Our organization writes the request for proposals, and members of our Scientific & Medical Advisory Board review grant applications. The University of Pennsylvania manages the grants, and sends us copies of the scientific reports that grant recipients provide.

Hong Zhang
Dr. Hong Zhang of the Chinese Academy of Sciences in Beijing, has received a $51,020 grant for BPAN research. He is currently a visiting professor at the University of Massachusetts Medical School.

One new grant will go to Dr. Hong Zhang, who received a grant from the 2017 Million Dollar Bike Ride. Zhang will be able to continue his studies into the functions of the mutated WDR45 gene, which causes BPAN. Zhang, a visiting professor at the University of Massachusetts Medical School and a researcher at the Institute of Biophysics, Chinese Academy of Sciences, in Beijing titled his newest project, “Mechanistic study of WDR45/45B and their binding partner ATG2 in the autophagy pathway of neural cells.”
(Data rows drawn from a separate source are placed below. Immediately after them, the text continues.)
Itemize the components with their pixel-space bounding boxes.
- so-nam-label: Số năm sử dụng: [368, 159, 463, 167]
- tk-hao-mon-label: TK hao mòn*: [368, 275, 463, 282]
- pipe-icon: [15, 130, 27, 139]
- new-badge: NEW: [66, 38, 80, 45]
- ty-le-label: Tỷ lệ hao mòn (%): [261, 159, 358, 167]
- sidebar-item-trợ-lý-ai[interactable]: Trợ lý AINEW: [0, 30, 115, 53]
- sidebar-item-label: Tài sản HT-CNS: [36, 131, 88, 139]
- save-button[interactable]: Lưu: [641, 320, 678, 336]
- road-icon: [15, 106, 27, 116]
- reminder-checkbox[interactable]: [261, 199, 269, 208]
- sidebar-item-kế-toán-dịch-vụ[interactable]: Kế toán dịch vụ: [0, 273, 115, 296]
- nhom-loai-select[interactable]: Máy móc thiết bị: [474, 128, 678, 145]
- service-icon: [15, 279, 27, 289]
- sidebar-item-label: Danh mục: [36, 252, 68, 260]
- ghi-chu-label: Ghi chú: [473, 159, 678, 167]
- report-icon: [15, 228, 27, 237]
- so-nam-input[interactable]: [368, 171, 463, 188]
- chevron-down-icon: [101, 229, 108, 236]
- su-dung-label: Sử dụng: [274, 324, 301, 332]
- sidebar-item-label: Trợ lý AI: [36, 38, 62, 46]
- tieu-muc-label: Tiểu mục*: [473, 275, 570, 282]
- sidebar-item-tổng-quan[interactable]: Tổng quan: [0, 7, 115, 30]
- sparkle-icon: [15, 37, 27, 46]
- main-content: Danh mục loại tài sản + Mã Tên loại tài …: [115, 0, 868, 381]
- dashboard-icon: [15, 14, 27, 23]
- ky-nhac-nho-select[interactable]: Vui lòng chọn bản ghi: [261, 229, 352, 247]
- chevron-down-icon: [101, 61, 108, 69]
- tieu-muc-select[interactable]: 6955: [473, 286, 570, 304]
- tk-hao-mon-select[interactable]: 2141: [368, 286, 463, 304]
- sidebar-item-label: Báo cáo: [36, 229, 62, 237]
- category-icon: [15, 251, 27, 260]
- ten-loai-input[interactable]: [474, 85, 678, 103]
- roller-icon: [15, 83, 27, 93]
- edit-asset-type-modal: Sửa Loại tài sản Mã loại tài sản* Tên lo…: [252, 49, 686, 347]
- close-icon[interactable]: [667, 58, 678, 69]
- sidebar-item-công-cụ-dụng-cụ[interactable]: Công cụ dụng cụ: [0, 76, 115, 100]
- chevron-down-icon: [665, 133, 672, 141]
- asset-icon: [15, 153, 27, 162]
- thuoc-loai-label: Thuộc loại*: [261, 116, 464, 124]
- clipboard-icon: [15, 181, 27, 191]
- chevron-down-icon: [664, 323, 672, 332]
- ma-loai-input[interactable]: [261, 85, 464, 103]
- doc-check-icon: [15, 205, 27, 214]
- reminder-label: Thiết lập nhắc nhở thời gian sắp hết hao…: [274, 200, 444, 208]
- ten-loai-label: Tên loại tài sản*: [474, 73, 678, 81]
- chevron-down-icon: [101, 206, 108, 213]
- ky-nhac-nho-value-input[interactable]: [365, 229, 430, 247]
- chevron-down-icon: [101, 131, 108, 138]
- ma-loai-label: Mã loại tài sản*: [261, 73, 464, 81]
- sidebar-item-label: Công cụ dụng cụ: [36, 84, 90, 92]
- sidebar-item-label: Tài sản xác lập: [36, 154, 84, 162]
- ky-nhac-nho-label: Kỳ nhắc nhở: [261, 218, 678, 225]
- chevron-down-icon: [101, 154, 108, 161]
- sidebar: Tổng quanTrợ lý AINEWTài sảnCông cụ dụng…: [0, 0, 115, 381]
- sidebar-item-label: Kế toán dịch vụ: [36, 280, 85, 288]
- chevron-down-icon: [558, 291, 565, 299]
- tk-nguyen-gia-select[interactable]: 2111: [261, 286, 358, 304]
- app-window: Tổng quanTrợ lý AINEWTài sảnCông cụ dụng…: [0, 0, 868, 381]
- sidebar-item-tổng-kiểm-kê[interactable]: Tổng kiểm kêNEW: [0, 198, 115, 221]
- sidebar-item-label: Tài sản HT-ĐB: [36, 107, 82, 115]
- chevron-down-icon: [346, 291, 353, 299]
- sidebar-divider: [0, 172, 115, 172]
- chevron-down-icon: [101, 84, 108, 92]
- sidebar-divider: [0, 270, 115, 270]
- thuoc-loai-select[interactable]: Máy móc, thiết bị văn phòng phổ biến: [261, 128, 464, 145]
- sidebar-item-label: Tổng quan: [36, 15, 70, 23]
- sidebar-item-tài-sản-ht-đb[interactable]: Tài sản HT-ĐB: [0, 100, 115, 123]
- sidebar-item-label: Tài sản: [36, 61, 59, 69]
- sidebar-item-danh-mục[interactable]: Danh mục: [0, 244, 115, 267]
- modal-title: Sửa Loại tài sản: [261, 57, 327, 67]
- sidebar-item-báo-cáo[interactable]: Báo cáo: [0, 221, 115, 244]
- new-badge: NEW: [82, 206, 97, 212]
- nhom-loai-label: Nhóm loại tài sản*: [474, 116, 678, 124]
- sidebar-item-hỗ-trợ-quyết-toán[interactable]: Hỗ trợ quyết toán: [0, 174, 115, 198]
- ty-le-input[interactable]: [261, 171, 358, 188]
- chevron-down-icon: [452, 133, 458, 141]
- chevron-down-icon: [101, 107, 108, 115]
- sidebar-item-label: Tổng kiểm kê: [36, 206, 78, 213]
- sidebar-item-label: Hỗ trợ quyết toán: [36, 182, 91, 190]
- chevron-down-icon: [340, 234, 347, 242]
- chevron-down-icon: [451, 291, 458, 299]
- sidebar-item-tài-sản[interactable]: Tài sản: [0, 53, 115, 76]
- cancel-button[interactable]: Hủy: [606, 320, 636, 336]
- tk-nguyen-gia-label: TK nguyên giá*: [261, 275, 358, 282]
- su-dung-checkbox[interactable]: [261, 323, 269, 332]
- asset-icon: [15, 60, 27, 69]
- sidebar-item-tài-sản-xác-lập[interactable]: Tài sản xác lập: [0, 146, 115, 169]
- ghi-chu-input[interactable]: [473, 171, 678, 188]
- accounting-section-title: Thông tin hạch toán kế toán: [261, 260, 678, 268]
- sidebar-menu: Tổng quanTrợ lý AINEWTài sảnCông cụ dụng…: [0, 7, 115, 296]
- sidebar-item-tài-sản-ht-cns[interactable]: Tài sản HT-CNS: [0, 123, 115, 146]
What that means is Zhang will be studying the role of the protein WDR45 that’s made by the WDR45 gene that causes BPAN. He also will study WDR45B, the protein for the WDR45B gene that causes another neurodevelopmental syndrome characterized by intellectual disability, spastic quadriplegia, epilepsy and cerebral hypoplasia. Specifically, he’ll be looking at the impact these proteins have in the neural pathway for autophagy, the natural, multi-step process by which the body recycles or cleans out certain toxic materials to maintain proper functioning and stability.